Une belle surprise que ce Mo' Better Blues !


En attendant de découvrir son petit dernier Da 5 Bloods, je m’attelle sagement à combler mes lacunes dans la filmo de Spike Lee. Je n’avais, en le lançant, aucune idée de ce dont pouvait bien parler ce Mo' Better Blues – si ce n’est de blues, évidemment (perdu : c’est du jazz). J’en sors en tout cas tout à fait convaincu.


Sorti en 1990, ce cinquième film (et quatrième long-métrage) de Spike Lee suit le personnage de Bleek Gilliam, trompettiste (de jazz donc) de talent, tiraillé entre sa passion et gagne-pain (la musique), son groupe de musiciens et amis (au sein duquel quelques tensions), son imprésario incompétent (mais aussi et hélas ami d’enfance), ses employeurs juifs (lui refusant une renégociation de son contrat), son paternel (vieillissant) et ses amours (deux amantes pas complètement dupes). Bref, le type a une vie riche et bien remplie (comme moi), qu’il s’échine à structurer un maximum pour ne pas en perdre le contrôle. Mais son équilibre est fragile et va évidemment finir par se péter la gueule…


Et Spike Lee nous orchestre ça d’une main de maître (comme d’habitude chez lui : la mise en scène est assez folle), alternant avec fluidité ces différentes sous-intrigues et les nombreux personnages en jeu, dans un récit par ailleurs ponctué de quelques scènes musicales (il eut été dommage de se priver), intéressantes à double titre : d’abord, elles sont évidemment toutes très plaisantes à regarder et à écouter (ma préférence allant à celle du fameux Mo' Better Blues – pas sûr d’être très original sur ce coup-là) et variées ; mais surtout elles présentent toutes un intérêt narratif. Je m’explique : aucune de ces scènes n’est purement « gratuites » (ce qui n’aurait en aucun cas été un mal – le seul plaisir de la performance musicale justifiant parfaitement l’existence d’une scène) et toutes présentent au contraire l’intérêt de faire progresser le récit. Ce que je trouve assez malin.

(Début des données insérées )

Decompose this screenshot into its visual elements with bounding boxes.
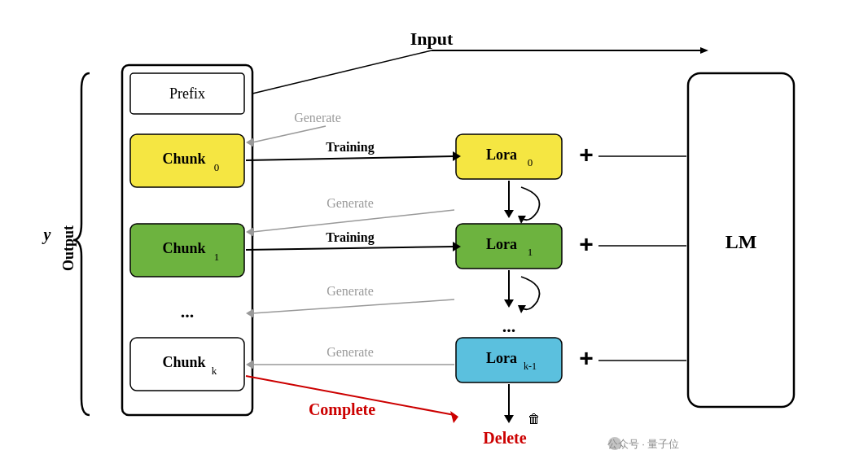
chunk1-sub: 1	[214, 251, 220, 263]
svg-marker-18	[504, 415, 514, 423]
chunk1-label: Chunk	[162, 240, 205, 256]
svg-marker-1	[700, 47, 708, 54]
input-label: Input	[410, 28, 454, 49]
plus0: +	[579, 141, 594, 168]
output-y-label: Output	[60, 225, 77, 271]
svg-line-21	[252, 126, 326, 142]
loras-dots: ...	[502, 316, 516, 336]
generatek-label: Generate	[327, 345, 374, 359]
trash-icon: 🗑	[528, 412, 541, 426]
svg-line-29	[252, 299, 454, 313]
output-y-italic: y	[42, 225, 51, 244]
complete-label: Complete	[309, 400, 375, 419]
lora1-sub: 1	[528, 246, 533, 258]
lora1-label: Lora	[486, 236, 517, 252]
svg-point-38	[608, 437, 621, 450]
chunk0-label: Chunk	[162, 151, 205, 167]
training1-label: Training	[326, 230, 374, 245]
chunks-dots: ...	[181, 301, 195, 321]
prefix-label: Prefix	[169, 85, 205, 102]
plus1: +	[579, 230, 594, 257]
lm-label: LM	[726, 231, 757, 252]
lora0-sub: 0	[528, 156, 533, 168]
generate0-label: Generate	[294, 111, 341, 125]
svg-line-27	[246, 247, 454, 250]
training0-label: Training	[326, 140, 374, 155]
chunkk-label: Chunk	[162, 354, 205, 370]
lorak-sub: k-1	[524, 361, 537, 372]
chunkk-sub: k	[212, 365, 217, 377]
svg-marker-10	[504, 210, 514, 218]
lora0-label: Lora	[486, 146, 517, 163]
svg-marker-14	[504, 299, 514, 308]
chunk0-sub: 0	[214, 161, 220, 173]
lorak-label: Lora	[486, 350, 517, 366]
svg-marker-34	[450, 411, 458, 423]
generate1-label: Generate	[327, 196, 374, 210]
plusk: +	[579, 344, 594, 371]
generate-dots-label: Generate	[327, 284, 374, 298]
diagram-container: Input Prefix Chunk 0 Chunk 1 ... Chunk k…	[0, 0, 868, 472]
svg-line-23	[246, 156, 454, 160]
svg-line-19	[252, 50, 432, 94]
svg-line-25	[252, 210, 454, 232]
delete-label: Delete	[483, 429, 526, 447]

La dernière de ces scènes musicales, douloureuse et émouvante, sonnant la fin d’une époque pour le personnage (je reste volontairement vague), est particulièrement belle et terrible. Elle amorce le dernier acte du film, très touchant, à la fois triste et heureux. Puis cette fin douce-amère, qui te fait déprimer juste ce qu’il faut… C’est un film qui brasse finalement pas mal de thèmes et de sentiments : la passion artistique, l’amitié et l’amour évidemment, les conflits, les mensonges et la souffrance qu’ils peuvent susciter, les collisions vies amicale/sentimentale et professionnelle, mais aussi la rivalité, la chute, la honte, l’abandon de ses rêves, la résilience, la paternité… Le film est assez riche et émouvant, je ne l’avais pas du tout vu venir. Il y a notamment une réplique vers la fin, lorsque Denzel retrouve l’une de ses amantes, que j’ai trouvée très belle. Bref, c’est un film qui m’a touché à plus d’un titre.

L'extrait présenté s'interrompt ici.